600,000 People Are Watching
The livestreaming side of the business started almost by accident. About two years ago, Mikula's brother convinced him to post a recording of a particularly heated 27-minute call — one where a dealer called him a liar and started referring to him as "Bubba." The video got 600,000 views.
He got the message.
Now he broadcasts his negotiations live to a combined audience of 600,000 followers on TikTok and YouTube. The viral moments — dealers hanging up in frustration, price standoffs, the occasional colorful accusation — have become their own draw. But Mikula is clear that the drama is the exception, not the rule. Most deals hinge quietly on timing, local inventory, and market competition.
His audience isn't limited to buyers, either. Jim Simon, a 55-year-old American expat living in Singapore, tunes in on his daily walks. "I use it to Zen out," he says.
Lessons You Can Use Right Now
You don't need to hire Mikula to benefit from how he thinks. Here's what his approach teaches any buyer:
- Negotiate the out-the-door price, not the monthly payment. Monthly payments can be stretched to obscure the true cost of a car.
- Pull up local inventory before you negotiate. If dozens of the same model are sitting on nearby lots, you have leverage — use it.
- Never feel trapped by time spent. Showroom pressure is designed to make you feel like walking away is a loss. It isn't.

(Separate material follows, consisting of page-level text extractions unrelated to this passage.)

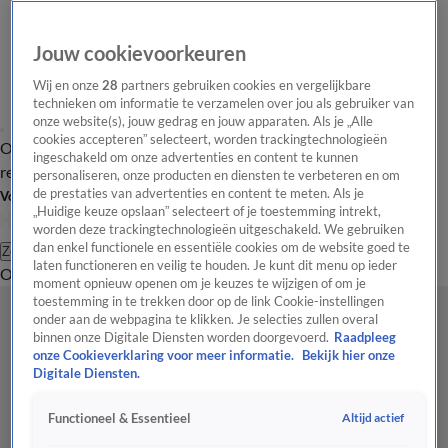
Jouw cookievoorkeuren
Wij en onze
28
partners gebruiken cookies en vergelijkbare
technieken om informatie te verzamelen over jou als gebruiker van
onze website(s), jouw gedrag en jouw apparaten. Als je „Alle
cookies accepteren” selecteert, worden trackingtechnologieën
Overzicht
Tip de
Laatste nieuws
Regionieuws
Het beste van Hart
ingeschakeld om onze advertenties en content te kunnen
redactie
personaliseren, onze producten en diensten te verbeteren en om
de prestaties van advertenties en content te meten. Als je
Volg Hart van Nederland
„Huidige keuze opslaan” selecteert of je toestemming intrekt,
worden deze trackingtechnologieën uitgeschakeld. We gebruiken
dan enkel functionele en essentiële cookies om de website goed te
Zoeken
laten functioneren en veilig te houden. Je kunt dit menu op ieder
Overzicht
Regio
Uitzendingen
Weer
Tip de redactie
Panel
Video's
moment opnieuw openen om je keuzes te wijzigen of om je
toestemming in te trekken door op de link Cookie-instellingen
onder aan de webpagina te klikken. Je selecties zullen overal
binnen onze Digitale Diensten worden doorgevoerd.
Raadpleeg
onze Cookieverklaring voor meer informatie.
Bekijk hier onze
Digitale Diensten.
Altijd actief
Functioneel & Essentieel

- Get competing quotes. One offer is not a negotiation. Multiple offers are.
Payam Amiri, a first-time new car buyer who studied Mikula's videos before heading to a dealership, put these lessons to work and drove away in a 2026 Mazda CX-50 Premium for $4,000 below the asking price.
The Closing Stretch
On the last business day of February, Mikula set himself a challenge: close 30 deals in a single day, livestreamed, with a bingo card of self-imposed tasks for entertainment. By hour eight, the food his family dropped off had gone cold, and his delivery was losing its edge.
He ended the day with 18 deals closed — short of 30, but enough to hit triple bingo on his card.
"Thirty was always ambitious," he admitted afterward.
He signed off and went to eat his cold burger. In car negotiation, as in sales, dinner is for closers.